Berkaitan dengan kebijakan Bimbingan dan Konseling di Indonesia, dalam Permendikbud No. 111 Tahun 2014 tentang Layanan Bimbingan dan Konseling disebutkan bahwa advokasi adalah layanan bimbingan dan konseling yang dimaksudkan untuk memberi pendampingan peserta didik/konseli yang mengalami perlakuan tidak mendidik, diskriminatif, malpraktik, kekerasan, pelecehan, dan tindak kriminal.

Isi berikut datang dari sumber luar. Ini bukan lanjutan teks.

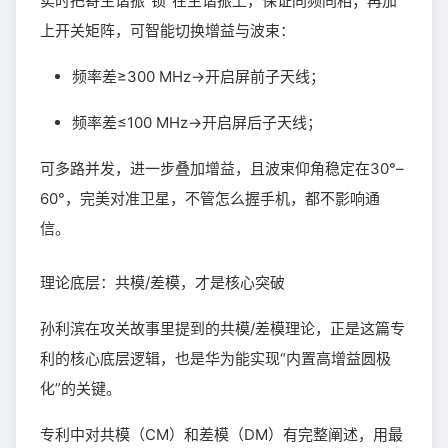
实时把寄生谐振“锁”在主谐振上，保证同频同相；再加
上开关矩阵，可智能切换增益与波束：
频率差≥300 MHz→开启屏前子天线；
频率差≤100 MHz→开启屏后子天线；
可多路并发，进一步叠加增益，且波束仰角稳定在30°–
60°，完美对准卫星，不管怎么握手机，都不影响通
信。
理论底层：共模/差模，才是核心突破
孙利滨在攻关故事里提到的共模/差模理论，正是这篇专
利的核心底层逻辑，也是华为能实现“内置高增益圆极
化”的关键。
专利中对共模（CM）和差模（DM）有完整阐述，用最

Meski dalam Permendikbud No. 111 Tahun 2014 kita hanya mendapatkan informasi yang amat terbatas tentang advokasi, tetapi diharapkan dalam implementasinya, Guru BK/Konselor mampu memaknai dan menterjemahkannya lebih jauh lagi. Dalam arti, Guru BK mampu melaksanakan advokasi pada tataran mikro maupun makro. Guru BK/Konselor seyogyanya mampu: (1) memberdayakan peserta didik (konseli) dengan membantu mereka membangun keterampilan advokasi, (2) melakukan upaya negosiasi  yang relevan guna membantu peserta didik (konseli) mengakses sumber daya, (3) membangun hubungan kolaboratif dengan lembaga masyarakat yang relevan guna mengatasi berbagai tantangan, (4) melaksanakan gagasan advokasi pada level sistem, (5) mengkomunikasikan informasi yang relevan kepada publik, dan (6) melibatkan diri dalam kegiatan advokasi sosial/politik.

Kesuksesan Guru BK/Konselor dalam melaksanakan advokasi, selain memberi dampak terhadap kesejahteraan dan keadilan bagi peserta didik dan lingkungannya, juga dengan sendirinya akan membantu meningkatkan kepercayaan publik terhadap layanan Bimbingan dan Konseling dan sekolah, terhadap profesi Guru BK/Konselor secara keseluruhan dan tentu saja terhadap Guru BK/Konselor yang bersangkutan, bahwa dirinya adalah seorang yang profesional.

“If we don’t promote ourselves, we will be gone. Need to help ourselves first if we are to be there to help our students” demikian nasehat dari Sue Farran kepada kita, para Guru BK/Konselor.